DONE
Ah, the great white whale…finally slayed.
All my life I’ve been a wordsmith, writing songs, stories, poems, essays, teaching English Composition, and working as a grant writer. My B.A. was in English/Creative Writing; my M.Ed. in English/education.
But, I have a couple of confessions to make. First off, I don’t think words are end all be all. There is Music. Art. Silence. Touch. Deep expression that lies beyond words. Secondly, although I’m a fairly vociferous reader with an academic background that required the classics, until recently, Herman Melville’s Moby Dick, had escaped my grasp. I was just like Captain Ahab.
It was Bob Dylan who nudged me along. I was reading his Nobel Prize Lecture and he spoke with such passion about Moby Dick, and its influence on his work, that I had to take up the task – all 614 pages. Predictably, it is not an easy novel because you often have to sludge through pages and pages of detailed description and sometimes dense prose, to get to the good stuff. And Melville works in many layers throughout. But, as I drove on, the payback increased, reminding me of the intrinsic value of challenging yourself. Art that forces you to stay with it, engage, and commit, gives you a greater reward in the long haul. It requires presence. Just like relationships. Or anything.
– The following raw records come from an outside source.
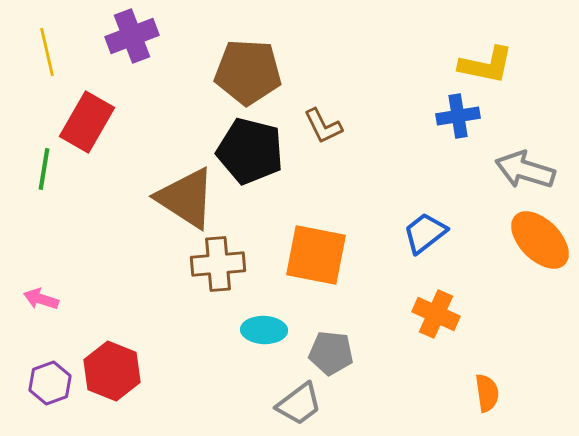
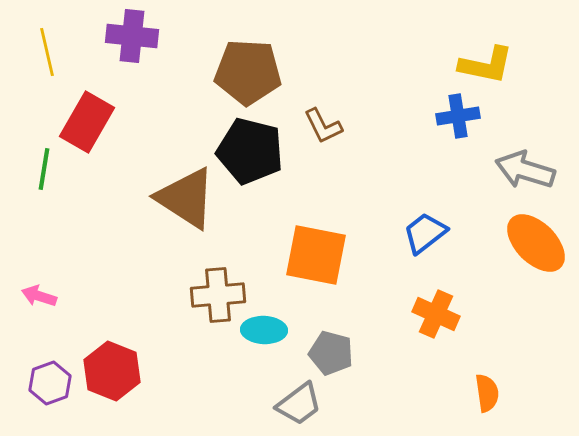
purple cross: rotated 27 degrees clockwise
orange ellipse: moved 4 px left, 3 px down
brown cross: moved 31 px down
pink arrow: moved 2 px left, 3 px up
gray pentagon: rotated 9 degrees clockwise
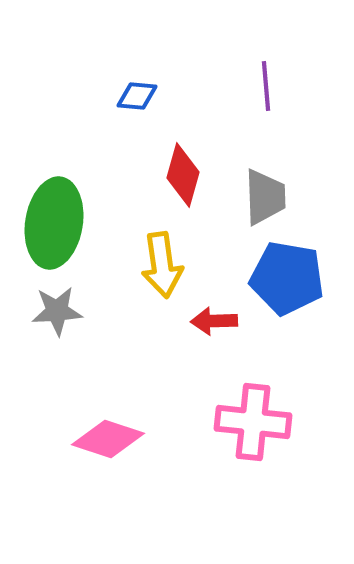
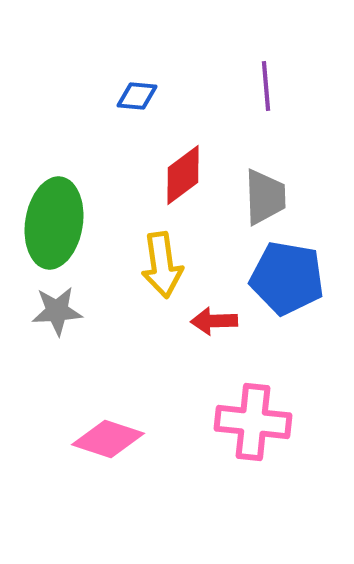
red diamond: rotated 38 degrees clockwise
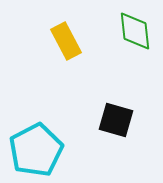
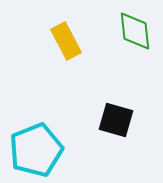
cyan pentagon: rotated 6 degrees clockwise
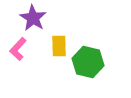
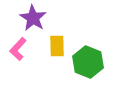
yellow rectangle: moved 2 px left
green hexagon: rotated 8 degrees clockwise
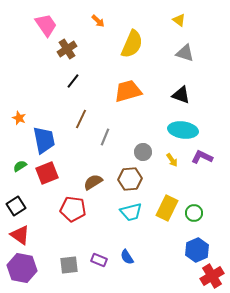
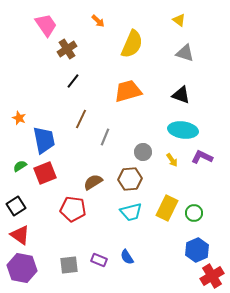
red square: moved 2 px left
When I finished, I felt a sense of accomplishment and sections of the book began to rise from my subconscious and resonate – repeatedly. Such as:
…Give not thyself up, then, to fire, lest it invert thee, deaden thee; as for the time it did me. There is a wisdom that is woe; but there is a woe that is madness. And there is a Catskill eagle in some souls that can alike dive down into the blackest gorges, and soar out of them again and become invisible in the sunny spaces. And even if he for ever flies within the gorge, that gorge is in the mountains; so that even in his lowest swoop the mountain eagle is still higher than other birds upon the plain, even though they soar….”
Yeah man. Or, simply the line Dylan called attention to: “It is not down in any map; true places never are.”
I imagine this is a book I will go back to, returning to passages like these, digging deeper, gaining dividends over time, dependent on where I’m at in life at that moment. I can feel it. Harkening back to Bob, his best work (of which I have many favorites – say Desire or Highway 61 Revisited) means a completely different thing to me now than when I was a kid – both equally valid and strong. These things stand outside of time.
So, thanks Bob for the tip, and thanks Mr. Melville for taking 18 months out of your life into writing one for the ages. Melville’s masterpiece was out of print when he died in 1891, but just like the depth of its content, it continues to take on new life. And when you pick it up and bend a sail, you will fill the broadside with new meaning.
Doug Hoekstra, 2018
I actually spent the last seven or so months reading this about 4 or 5 times. Before that, I guess I’d read it about 3 times. Once in high school. I have been chewing on this book now for a while, and the more I read, the more I love it. And the more I notice, and attempt to understand. It’s a masterwork. The first true Great American Novel. Although one thought smacked me in the face: Ahab is not a traditional tragic figure. Most tragic figures have some innate part of them that brings about their ends. But Ahab was a pillar of his profession and community. But he was wounded, and that set him on his inevitable path. And, as the piece you quoted says, is that Ahab is a great man, but it makes the twisting of his mind more dangerous. And if you recall, Tashtego’s last act was to nail an eagle to the main mast. You may want to try getting the audiobook read by Frank Muller. I think it was 99 cents with the free ebook on Kindle and just listen. I think you’ll change your mind about Ishmael’s descriptions of whales, whaling, and his meditations more entrancing. Plus, it’s the best sea yarn I’ve ever heard told. Most of his descriptions are utterly barbaric. And the way the white men who lead these expeditions are no better or worse than the “savages” on the ship. And just so much more. So my personal monomaniacal quest after this book had lead to revelation, to questions, to revelations. To questions. I think I’ll let the book rest a bit now. But it will always be in and with me. A great and terrible tale. Now I’m reading The Rise and Fall of the Third Reich for the umpteenth time. Read fearlessly!